Implementing a very basic kinit functionality using Authen::Krb5 in Perl.

When playing with Kerberos, at a certain point there will be the need to login with a password at least on time, right?

This is where kinit usually comes into play: run it with the principal and it will populate the cache with one-ticket-to-rule-them-all:

kinit admin@DEMO1.FREEIPA.ORG    # password is Secret123

(Example possible thanks to the demo at FreeIPA).

This is (I hope) sufficient, i.e. no fancy options to be passed. Just a plain remote authentication with whatever is default.

What if we don’t (want to) have kinit though?

Well… we can use Perl with Authen::Krb5, of course!

#!/usr/bin/env perl
use v5.24;
use warnings;
use experimental 'signatures';
no warnings 'experimental::signatures';
use Scalar::Util 'blessed';

use Authen::Krb5;

sub wtf () { die Authen::Krb5::error() . "\n" }

Authen::Krb5::init_context() or wtf;

my $user = shift // 'admin@DEMO1.FREEIPA.ORG';
my $principal = Authen::Krb5::parse_name($user)  or wtf;
say 'principal is-a ', blessed($principal);

my $cache_location = 'MEMORY';
my $cache = Authen::Krb5::cc_resolve($cache_location) or wtf;
say 'cache is-a ', blessed($cache);
$cache->initialize($principal) or wtf;

my $credentials = Authen::Krb5::get_init_creds_password(
   $principal, 'Secret123') or wtf;
say 'credentianls is-a ', blessed($credentials);
$cache->store_cred($credentials) or wtf;

exit 0;

The magic is done by get_init_creds_password, which takes defaults from a file and environment variables, I guess. Whatever, it works!
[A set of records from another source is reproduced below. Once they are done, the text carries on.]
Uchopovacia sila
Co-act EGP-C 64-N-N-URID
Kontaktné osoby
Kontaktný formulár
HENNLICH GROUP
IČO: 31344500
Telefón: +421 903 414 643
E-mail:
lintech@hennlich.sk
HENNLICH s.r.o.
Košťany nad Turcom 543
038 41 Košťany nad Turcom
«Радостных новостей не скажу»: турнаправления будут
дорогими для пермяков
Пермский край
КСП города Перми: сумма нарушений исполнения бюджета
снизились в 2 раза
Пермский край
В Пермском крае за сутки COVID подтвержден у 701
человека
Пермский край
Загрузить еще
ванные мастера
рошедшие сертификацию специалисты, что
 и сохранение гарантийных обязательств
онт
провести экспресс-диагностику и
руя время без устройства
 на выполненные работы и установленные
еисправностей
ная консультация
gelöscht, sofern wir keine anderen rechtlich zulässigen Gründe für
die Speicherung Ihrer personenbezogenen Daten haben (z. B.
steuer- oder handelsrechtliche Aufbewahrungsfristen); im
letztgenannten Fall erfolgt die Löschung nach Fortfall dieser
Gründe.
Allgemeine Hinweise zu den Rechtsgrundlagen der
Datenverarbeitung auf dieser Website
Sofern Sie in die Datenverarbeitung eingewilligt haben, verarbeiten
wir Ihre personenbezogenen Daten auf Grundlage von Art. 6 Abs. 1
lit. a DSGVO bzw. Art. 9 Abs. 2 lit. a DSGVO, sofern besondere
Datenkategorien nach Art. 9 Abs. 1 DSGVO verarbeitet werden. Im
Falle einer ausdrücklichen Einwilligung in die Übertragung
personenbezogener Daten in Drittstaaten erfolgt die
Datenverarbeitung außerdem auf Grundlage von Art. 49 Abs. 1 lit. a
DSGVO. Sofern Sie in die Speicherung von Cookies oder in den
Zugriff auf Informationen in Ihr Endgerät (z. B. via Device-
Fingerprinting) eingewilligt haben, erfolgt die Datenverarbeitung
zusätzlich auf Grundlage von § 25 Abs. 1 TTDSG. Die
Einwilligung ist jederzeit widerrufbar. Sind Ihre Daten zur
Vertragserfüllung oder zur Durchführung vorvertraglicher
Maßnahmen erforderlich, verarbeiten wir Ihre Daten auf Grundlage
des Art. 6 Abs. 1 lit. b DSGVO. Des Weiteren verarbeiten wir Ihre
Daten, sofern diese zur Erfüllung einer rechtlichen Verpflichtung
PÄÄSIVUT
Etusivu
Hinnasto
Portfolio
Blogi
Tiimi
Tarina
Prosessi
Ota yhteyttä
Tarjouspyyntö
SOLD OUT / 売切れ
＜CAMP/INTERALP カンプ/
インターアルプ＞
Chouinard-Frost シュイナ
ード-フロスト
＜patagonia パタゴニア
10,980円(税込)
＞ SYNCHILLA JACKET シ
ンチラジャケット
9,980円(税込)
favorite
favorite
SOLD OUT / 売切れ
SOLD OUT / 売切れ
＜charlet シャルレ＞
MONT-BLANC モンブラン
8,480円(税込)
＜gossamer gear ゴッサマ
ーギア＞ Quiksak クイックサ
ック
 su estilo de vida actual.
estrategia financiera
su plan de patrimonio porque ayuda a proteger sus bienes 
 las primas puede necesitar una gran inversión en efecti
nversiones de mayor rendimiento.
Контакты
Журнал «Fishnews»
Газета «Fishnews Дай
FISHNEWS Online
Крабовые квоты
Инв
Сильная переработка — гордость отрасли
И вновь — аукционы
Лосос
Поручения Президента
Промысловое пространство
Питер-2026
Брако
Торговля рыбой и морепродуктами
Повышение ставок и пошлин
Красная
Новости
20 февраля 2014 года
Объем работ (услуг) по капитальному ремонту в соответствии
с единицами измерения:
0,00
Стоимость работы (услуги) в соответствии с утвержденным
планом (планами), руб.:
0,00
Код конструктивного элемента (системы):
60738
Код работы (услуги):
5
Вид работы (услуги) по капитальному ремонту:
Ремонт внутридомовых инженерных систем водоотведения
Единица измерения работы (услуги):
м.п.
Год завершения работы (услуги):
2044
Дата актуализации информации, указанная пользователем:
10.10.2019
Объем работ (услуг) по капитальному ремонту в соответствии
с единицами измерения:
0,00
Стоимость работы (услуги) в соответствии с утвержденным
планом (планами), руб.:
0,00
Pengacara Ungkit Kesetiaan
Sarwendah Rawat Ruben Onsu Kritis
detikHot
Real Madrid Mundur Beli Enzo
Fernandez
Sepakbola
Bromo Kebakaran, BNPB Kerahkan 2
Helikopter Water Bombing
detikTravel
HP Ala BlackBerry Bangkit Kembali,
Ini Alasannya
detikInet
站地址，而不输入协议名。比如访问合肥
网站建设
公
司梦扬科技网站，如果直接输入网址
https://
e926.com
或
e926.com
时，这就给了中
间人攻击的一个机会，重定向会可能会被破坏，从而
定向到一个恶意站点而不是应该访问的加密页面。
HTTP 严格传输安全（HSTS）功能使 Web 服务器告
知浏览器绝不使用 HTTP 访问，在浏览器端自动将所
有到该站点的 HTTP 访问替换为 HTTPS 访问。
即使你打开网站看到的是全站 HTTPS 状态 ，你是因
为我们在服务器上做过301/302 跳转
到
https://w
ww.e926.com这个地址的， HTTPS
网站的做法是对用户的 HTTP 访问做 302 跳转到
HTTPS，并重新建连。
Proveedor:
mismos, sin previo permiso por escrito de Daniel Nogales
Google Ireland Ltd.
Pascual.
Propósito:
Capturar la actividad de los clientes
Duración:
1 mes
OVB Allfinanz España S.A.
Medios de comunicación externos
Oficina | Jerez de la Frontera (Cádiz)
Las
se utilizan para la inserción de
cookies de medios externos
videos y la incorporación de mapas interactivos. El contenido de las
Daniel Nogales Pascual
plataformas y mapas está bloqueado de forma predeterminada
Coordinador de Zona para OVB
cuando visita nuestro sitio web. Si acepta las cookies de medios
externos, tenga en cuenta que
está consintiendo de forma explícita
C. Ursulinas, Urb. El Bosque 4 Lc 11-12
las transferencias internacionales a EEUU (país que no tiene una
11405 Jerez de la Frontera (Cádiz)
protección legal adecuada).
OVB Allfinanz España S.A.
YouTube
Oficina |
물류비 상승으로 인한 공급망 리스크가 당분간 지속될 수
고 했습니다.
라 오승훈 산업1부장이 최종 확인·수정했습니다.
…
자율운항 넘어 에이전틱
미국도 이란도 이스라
In this case we’re setting the cache location in MEMORY, because we don’t need to save the received ticket permanently. For any later usage (be it in MEMORY or elsewhere) it’s still necessary to call $cache->store_cred(...) or our $credentials will not be available down the line. I guess.

It’s also possible to select the default location for the system, usually a file that will be used by all other applications (e.g. an LDAP client). In this case, instead of cc_resolve(...) it’s possible to use cc_default() (no parameters).